If $F\left(T\right)$ is nonempty and (1.1) holds for all $x\in C$ and $y\in F\left(T\right)$, then T is said to be asymptotically quasi-nonexpansive in the intermediate sense. It is worth mentioning that the class of asymptotically nonexpansive mappings in the intermediate sense contains properly the class of asymptotically nonexpansive mappings, since the mappings in the intermediate sense are not Lipschitz continuous in general.

Recently, many authors have studied further new hybrid iterative schemes in the framework of real Banach spaces; for instance, see . Qin and Wang  have introduced a new class of mappings which are asymptotically quasi-nonexpansive with respect to the Lyapunov functional (cf. ) in the intermediate sense. By using the shrinking projection method, Hao  has proved a strong convergence theorem for an asymptotically quasi-nonexpansive mapping with respect to the Lyapunov functional in the intermediate sense.

In 1967, Bregman  has discovered an elegant and effective technique for the using of the so-called Bregman distance function (see Section 2) in the process of designing and analyzing feasibility and optimization algorithms. This opened a growing area of research in which Bregman’s technique is applied in various ways in order to design and analyze not only iterative algorithms for solving feasibility and optimization problems, but also algorithms for solving variational inequalities, for approximating equilibria and for computing fixed points of nonlinear mappings.

The purpose of this paper is to prove strong convergence theorems for asymptotically quasi-nonexpansive mappings with respect to Bregman distances in the intermediate sense by using the shrinking projection method. Many authors have studied iterative methods for approximating fixed points of mappings of nonexpansive type with respect to the Bregman distance; see . However, nonlinear mappings which are not Lipschitz continuous with respect to the Bregman distance have not been studied yet. Against this background, we introduce a new class of asymptotically quasi-nonexpansive mappings which is an extension of with respect to the Bregman distance in the intermediate sense. Motivated by the results above, we design a new hybrid iterative scheme for finding fixed points of the mapping in reflexive Banach spaces. This iterative method is expected to be applicable to many other problems in nonlinear functional analysis relating to Bregman distances.

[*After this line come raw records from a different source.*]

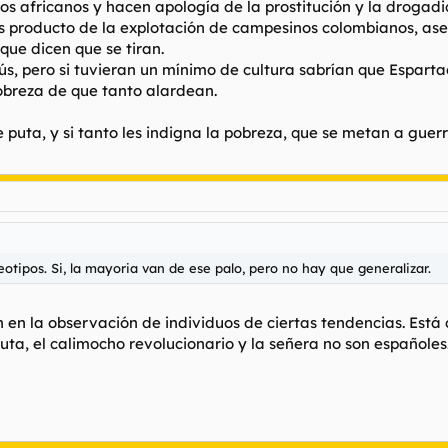
os africanos y hacen apología de la prostitución y la drogadi
s producto de la explotación de campesinos colombianos, ases
que dicen que se tiran.
sús, pero si tuvieran un mínimo de cultura sabrían que Espart
obreza de que tanto alardean.
 puta, y si tanto les indigna la pobreza, que se metan a guerri
reotipos. Si, la mayoria van de ese palo, pero no hay que generalizar.
en la observación de individuos de ciertas tendencias. Está c
auta, el calimocho revolucionario y la señera no son españoles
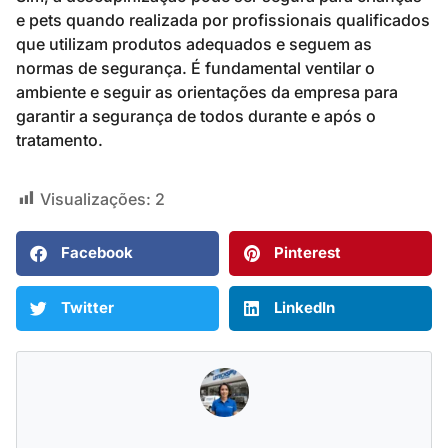
e pets quando realizada por profissionais qualificados
que utilizam produtos adequados e seguem as
normas de segurança. É fundamental ventilar o
ambiente e seguir as orientações da empresa para
garantir a segurança de todos durante e após o
tratamento.
Visualizações:
2
Facebook
Pinterest
Twitter
LinkedIn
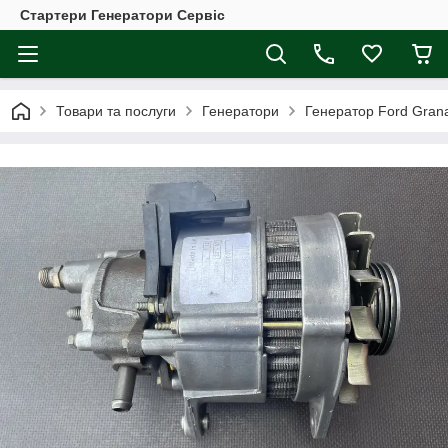
Стартери Генератори Сервіс
Товари та послуги
Генератори
Генератор Ford Granad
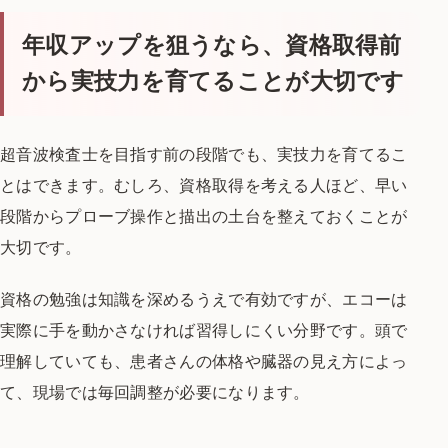
年収アップを狙うなら、資格取得前
から実技力を育てることが大切です
超音波検査士を目指す前の段階でも、実技力を育てるこ
とはできます。むしろ、資格取得を考える人ほど、早い
段階からプローブ操作と描出の土台を整えておくことが
大切です。
資格の勉強は知識を深めるうえで有効ですが、エコーは
実際に手を動かさなければ習得しにくい分野です。頭で
理解していても、患者さんの体格や臓器の見え方によっ
て、現場では毎回調整が必要になります。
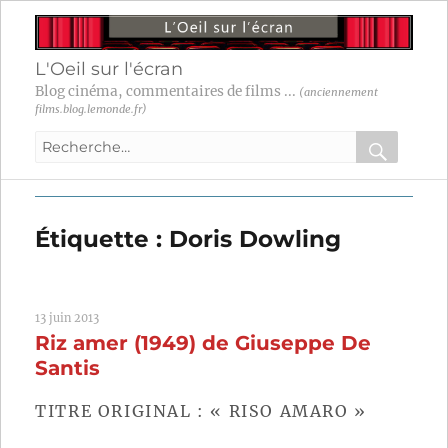
L'Oeil sur l'écran
Blog cinéma, commentaires de films ...
(anciennement
films.blog.lemonde.fr)
Recherche
pour
RECHER
OK
:
Étiquette :
Doris Dowling
13 juin 2013
Riz amer (1949) de Giuseppe De
Santis
TITRE ORIGINAL : « RISO AMARO »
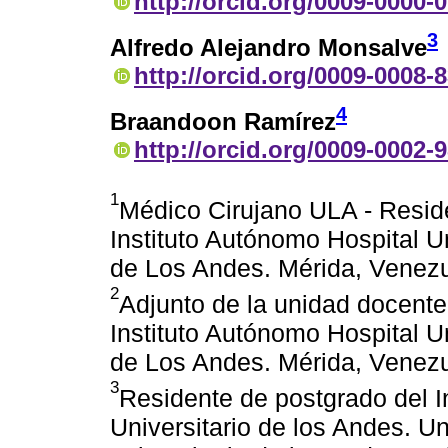
http://orcid.org/0009-0000-
3
Alfredo Alejandro Monsalve
http://orcid.org/0009-0008-
4
Braandoon Ramírez
http://orcid.org/0009-0002-
1
Médico Cirujano ULA - Reside
Instituto Autónomo Hospital U
de Los Andes. Mérida, Venezu
2
Adjunto de la unidad docente
Instituto Autónomo Hospital U
de Los Andes. Mérida, Venezu
3
Residente de postgrado del I
Universitario de los Andes. U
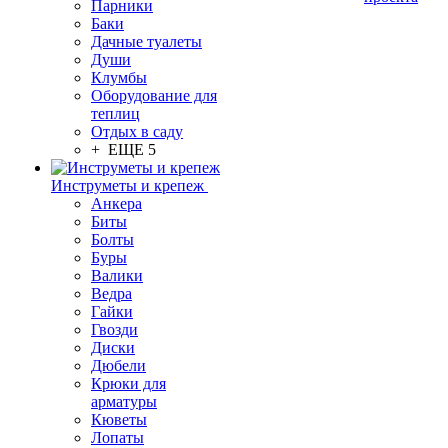
Парники
Баки
Дачные туалеты
Души
Клумбы
Оборудование для
теплиц
Отдых в саду
+ ЕЩЕ 5
Инструметы и крепеж
Анкера
Биты
Болты
Буры
Валики
Ведра
Гайки
Гвозди
Диски
Дюбели
Крюки для
арматуры
Кюветы
Лопаты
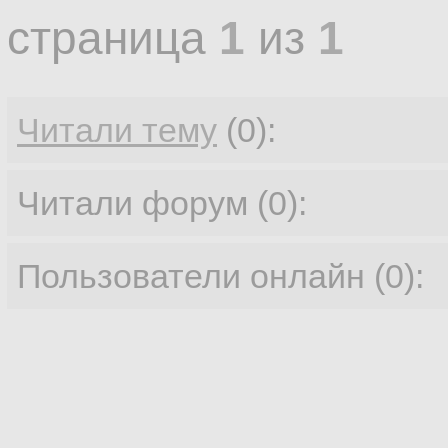
страница
1
из
1
Читали тему
(0):
Читали форум (0):
Пользователи онлайн (0):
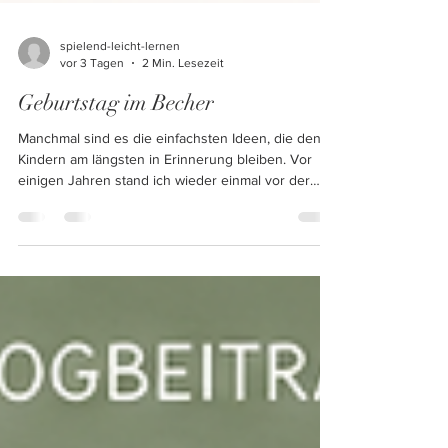
spielend-leicht-lernen
vor 3 Tagen
2 Min. Lesezeit
Geburtstag im Becher
Manchmal sind es die einfachsten Ideen, die den
Kindern am längsten in Erinnerung bleiben. Vor
einigen Jahren stand ich wieder einmal vor der
gleichen Frage, die vermutlich jede Lehrperson
kennt: Was machen wir eigentlich mit den
Geburtstagskindern? Kuchen und Muffins sind
natürlich schön – aber gerade im Sommer
schmelzen Schokolade und Glasur oft schneller als
gedacht. Klebrige Hände, Krümel im Klassenraum
und der organisatorische Aufwand gehören
irgendwie immer dazu. Also e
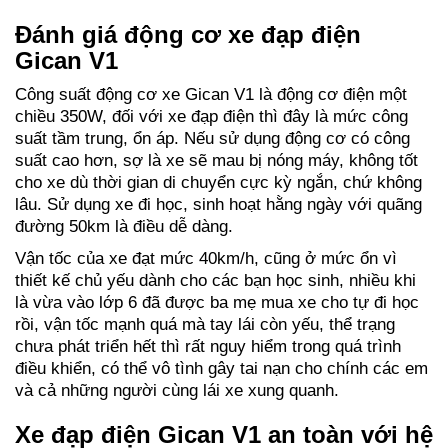
Đánh giá động cơ xe đạp điện
Gican V1
Công suất động cơ xe Gican V1 là động cơ điện một
chiều 350W, đối với xe đạp điện thì đây là mức công
suất tầm trung, ổn áp. Nếu sử dụng động cơ có công
suất cao hơn, sợ là xe sẽ mau bị nóng máy, không tốt
cho xe dù thời gian di chuyển cực kỳ ngắn, chứ không
lâu. Sử dụng xe đi học, sinh hoạt hằng ngày với quãng
đường 50km là điều dễ dàng.
Vận tốc của xe đạt mức 40km/h, cũng ở mức ổn vì
thiết kế chủ yếu dành cho các bạn học sinh, nhiều khi
là vừa vào lớp 6 đã được ba mẹ mua xe cho tự đi học
rồi, vận tốc mạnh quá mà tay lái còn yếu, thể trạng
chưa phát triển hết thì rất nguy hiểm trong quá trình
điều khiển, có thể vô tình gây tai nạn cho chính các em
và cả những người cùng lái xe xung quanh.
Xe đạp điện Gican V1 an toàn với hệ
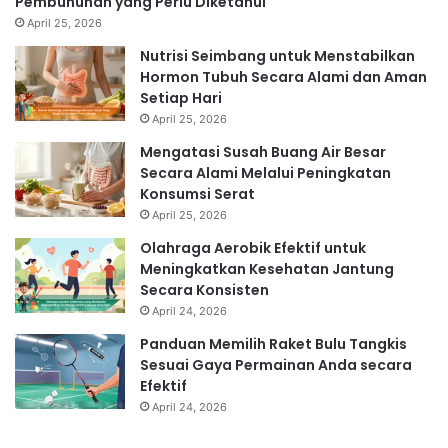
Pembunuhan yang Perlu Diketahui
April 25, 2026
Nutrisi Seimbang untuk Menstabilkan
Hormon Tubuh Secara Alami dan Aman
Setiap Hari
April 25, 2026
Mengatasi Susah Buang Air Besar
Secara Alami Melalui Peningkatan
Konsumsi Serat
April 25, 2026
Olahraga Aerobik Efektif untuk
Meningkatkan Kesehatan Jantung
Secara Konsisten
April 24, 2026
Panduan Memilih Raket Bulu Tangkis
Sesuai Gaya Permainan Anda secara
Efektif
April 24, 2026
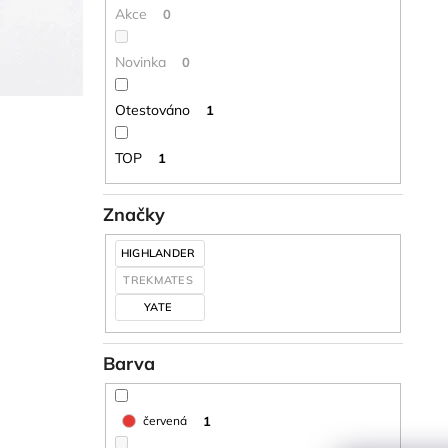
Akce
0
Novinka
0
Otestováno
1
TOP
1
Značky
HIGHLANDER
TREKMATES
YATE
Barva
1
červená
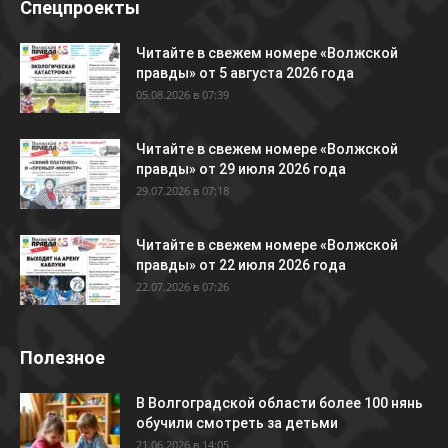
Спецпроекты
Читайте в свежем номере «Волжской
правды» от 5 августа 2026 года
05.08.2026 в 07:39
Читайте в свежем номере «Волжской
правды» от 29 июля 2026 года
29.07.2026 в 07:18
Читайте в свежем номере «Волжской
правды» от 22 июля 2026 года
22.07.2026 в 07:26
Полезное
В Волгоградской области более 100 нянь
обучили смотреть за детьми
21.06.2026 в 14:05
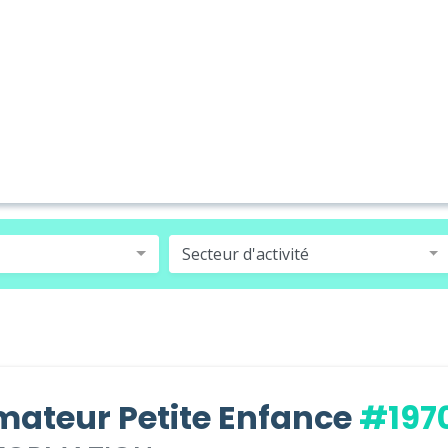
Secteur d'activité
mateur Petite Enfance
#197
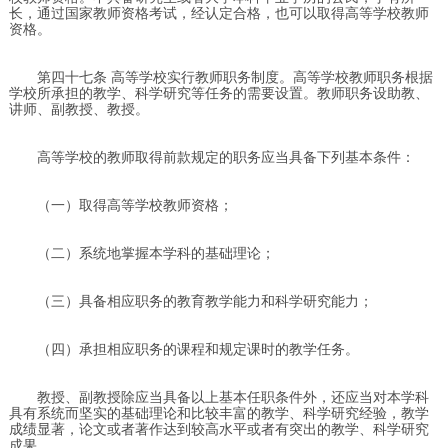
长，通过国家教师资格考试，经认定合格，也可以取得高等学校教师
资格。
第四十七条 高等学校实行教师职务制度。高等学校教师职务根据
学校所承担的教学、科学研究等任务的需要设置。教师职务设助教、
讲师、副教授、教授。
高等学校的教师取得前款规定的职务应当具备下列基本条件：
（一）取得高等学校教师资格；
（二）系统地掌握本学科的基础理论；
（三）具备相应职务的教育教学能力和科学研究能力；
（四）承担相应职务的课程和规定课时的教学任务。
教授、副教授除应当具备以上基本任职条件外，还应当对本学科
具有系统而坚实的基础理论和比较丰富的教学、科学研究经验，教学
成绩显著，论文或者著作达到较高水平或者有突出的教学、科学研究
成果。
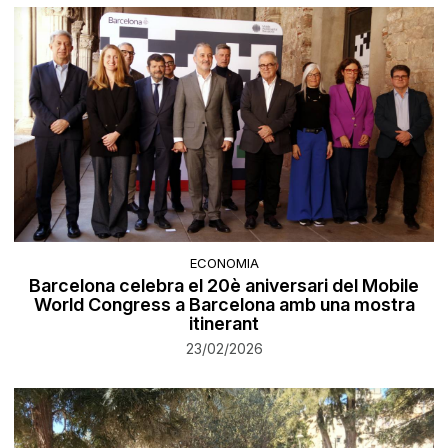
ECONOMIA
Barcelona celebra el 20è aniversari del Mobile
World Congress a Barcelona amb una mostra
itinerant
23/02/2026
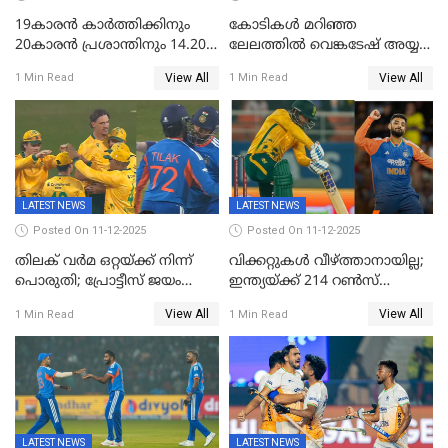
19കാരൻ കാർത്തിക്കിനും
കോടികൾ മറിഞ്ഞ
20കാരൻ പ്രശാന്തിനും 14.20
ലേലത്തിൽ വെങ്കടേഷ് അയ്യര്‍
കോടി; കശ്മീരി താരം 8.40
റോയല്‍ ചലഞ്ചേഴ്‌സ്
View All
View All
1 Min Read
1 Min Read
കോടിക്ക് ഡൽഹിയിൽ;
ബംഗളൂരുവില്‍; ക്വിന്റണ്‍ ഡി
മലയാളി താരം വിഘ്നേഷ്
കോക്ക് മുംബൈ
പുത്തുർ രാജസ്ഥാനിൽ
ഇന്ത്യന്‍സില്‍; 25കോടിക്ക്
കാമറൂൺ ഗ്രീൻ
കൊൽക്കത്തയിൽ
LATEST NEWS
LATEST NEWS
Posted On 11-12-2025
Posted On 11-12-2025
തിലക് വർമ ഒറ്റയ്ക്ക് നിന്ന്
വിക്കറ്റുകൾ വീഴ്ത്താനായില്ല;
പൊരുതി; പ്രോട്ടീസ് ജയം
ഇന്ത്യയ്ക്ക് 214 റൺസ്
പിടിച്ചെടുത്തു
വിജയലക്ഷ്യം; ക്വിന്റൻ
View All
View All
1 Min Read
1 Min Read
ഡികോക്ക് കസറി
LATEST NEWS
LATEST NEWS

In this paper, we introduce a new class of nonlinear mappings which is an extension of asymptotically quasi-nonexpansive mappings with respect to the Bregman distance in the intermediate sense. Motivated by [4, 12], we design a new hybrid iterative scheme for finding a fixed point of mappings in the new class by using the shrinking projection method with respect to Bregman distances in reflexive Banach spaces. We prove a new strong convergence theorem for the mappings, which is an extension of results of . In Section 2, we present several preliminary definitions and results. In Section 3, we introduce the new class of mappings with respect to the Bregman distance and prove closedness and convexity of the set of fixed points of the mappings. In Section 4, we prove a strong convergence theorem for finding a fixed point of mappings in the new class by using the shrinking projection method.

2 Preliminaries

Throughout this paper, we denote by N and R the sets of all nonnegative integers and real numbers, respectively, and we assume that E is a real reflexive Banach space with the norm $\parallel \cdot \parallel$, ${E}^{\ast }$ the dual space of E and $〈\cdot ,\cdot 〉$ the pairing between E and ${E}^{\ast }$. When $\left\{{x}_{n}\right\}$ is a sequence in E, we denote the strong convergence of $\left\{{x}_{n}\right\}$ to x by ${x}_{n}\to x$ and the weak convergence by ${x}_{n}⇀x$.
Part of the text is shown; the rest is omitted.